Everything that we do is based on 3D vision

Aug 3, 2007 10:49 GMT  ·  By

Have you ever wondered why we don't see the world as if it were a movie on a TV screen? Many mammals do have a 2D vision. Nevertheless, from shooting or juggling to baseball or driving, hand-eye coordination requires a three dimensional image of the environment. But it was not known how our brains get the 3D picture from 2D retinal images.

A new research seems to have detected the brain region linked to 3D visual processing. For getting the spacial, 3 D picture, of the environment, primates (humans included) rely on two main visual cues: the slightly different image recorded by each eye (spatial binocular disparity) and the way the perceived shape of an object shifts as it moves.

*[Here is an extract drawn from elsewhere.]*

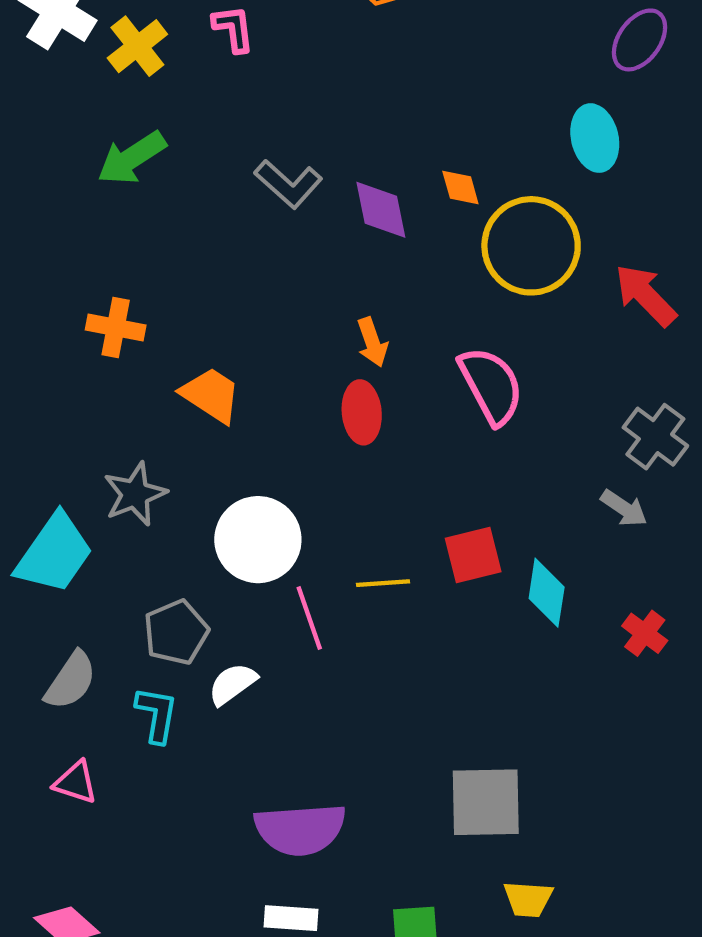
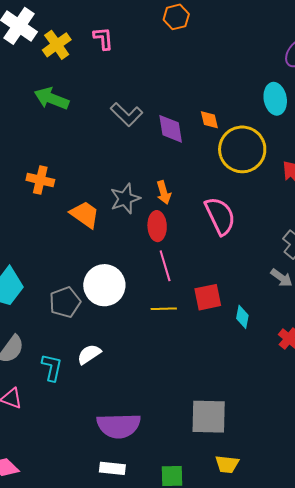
green arrow: (132, 158) -> (52, 99), turned 52
gray star: (135, 494) -> (125, 199), moved
cyan diamond: (547, 593) -> (242, 317), size x0.7
pink line: (309, 618) -> (165, 266), moved
gray pentagon: (176, 632) -> (65, 302), moved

A team led by Guy Orban of the Catholic University of Leuven in Belgium found that a brain area, the anterior intraparietal cortex (AIP), uniquely sensitive to both these visual cues, integrates this information.

In two separate tests, the brains of monkeys were investigated by functional magnetic resonance imaging (fMRI) while they watched 3D objects.

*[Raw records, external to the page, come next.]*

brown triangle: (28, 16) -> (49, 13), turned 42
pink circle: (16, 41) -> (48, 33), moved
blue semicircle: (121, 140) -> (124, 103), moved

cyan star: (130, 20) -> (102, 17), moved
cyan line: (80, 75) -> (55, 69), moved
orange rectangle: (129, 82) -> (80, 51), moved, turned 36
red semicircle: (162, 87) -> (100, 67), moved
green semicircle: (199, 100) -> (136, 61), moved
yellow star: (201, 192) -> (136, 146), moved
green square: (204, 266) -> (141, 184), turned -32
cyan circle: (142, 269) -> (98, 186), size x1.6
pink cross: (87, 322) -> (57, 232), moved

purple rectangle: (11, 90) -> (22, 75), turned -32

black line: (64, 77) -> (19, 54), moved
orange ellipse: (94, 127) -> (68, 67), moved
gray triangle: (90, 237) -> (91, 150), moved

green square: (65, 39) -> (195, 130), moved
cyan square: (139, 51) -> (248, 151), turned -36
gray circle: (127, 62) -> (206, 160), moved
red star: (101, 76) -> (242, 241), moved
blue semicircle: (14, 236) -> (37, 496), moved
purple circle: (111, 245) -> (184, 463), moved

In the first test, the team checked how motion affected 3D perception. The monkeys watched rotating images of connected lines, like partially unfolded paper clips, that only stayed in the visual field of one eye at a time. In the second approach, the monkeys used both eyes to watch computer simulations of small complex objects, being checked this way the role of the binocular disparity in detecting 3D images. "We found that these different bits of processing converged on one brain region: the AIP," said Orban.

The AIP was already connected to the visual control of hand movements, like picking up things. The need of "reach and grasp" movements is unique to primates, that's why the team thinks it evolved after primates split off from other mammals. "I'd expect this brain region to be unique to primates and to have evolved in parallel with hands and frontal eyes," said Orban.

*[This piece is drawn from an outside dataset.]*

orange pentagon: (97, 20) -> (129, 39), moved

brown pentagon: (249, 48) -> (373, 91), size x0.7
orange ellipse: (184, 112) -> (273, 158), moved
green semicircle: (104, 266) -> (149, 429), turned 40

"This study considerably broadens the processes we think the AIP is involved in," said Andrew Parker, a neuroscientist at the University of Oxford, U.K., expert in binocular perception.

Still, Parker also mentions that the monkeys were able to move their hands during the research, and this could have activated the AIP area somewhat as well; this, however, does not change the importance of the discovery. "If this research holds up, it will cause me to change my views on depth perception.", Parker said.